_Exercise_.
Your task is to filter the data below down to the lines holding "rectangulaire".

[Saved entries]
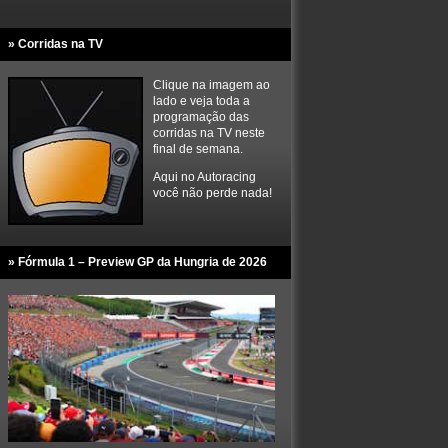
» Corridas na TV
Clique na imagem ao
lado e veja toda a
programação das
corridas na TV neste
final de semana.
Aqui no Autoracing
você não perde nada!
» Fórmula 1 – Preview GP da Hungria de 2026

---

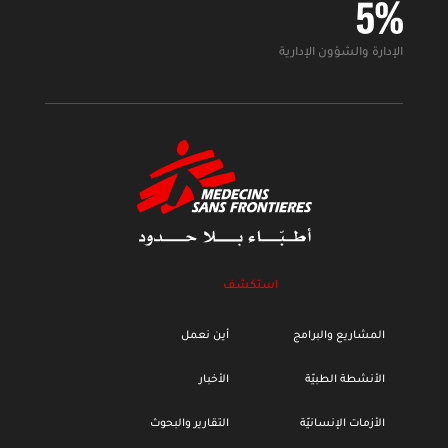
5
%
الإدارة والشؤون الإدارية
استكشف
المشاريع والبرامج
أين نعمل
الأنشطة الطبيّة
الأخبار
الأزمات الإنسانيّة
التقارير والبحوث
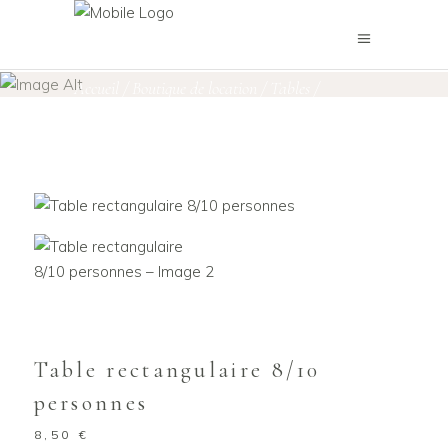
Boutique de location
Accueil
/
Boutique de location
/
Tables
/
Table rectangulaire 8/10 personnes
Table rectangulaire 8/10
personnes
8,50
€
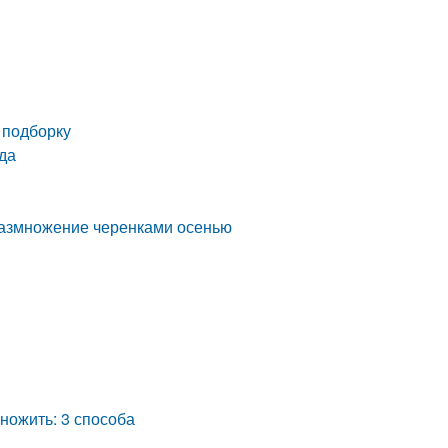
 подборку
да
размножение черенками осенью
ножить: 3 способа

_Exercise answer_.
Table rectangulaire 8/10 personnes
Table rectangulaire 8/10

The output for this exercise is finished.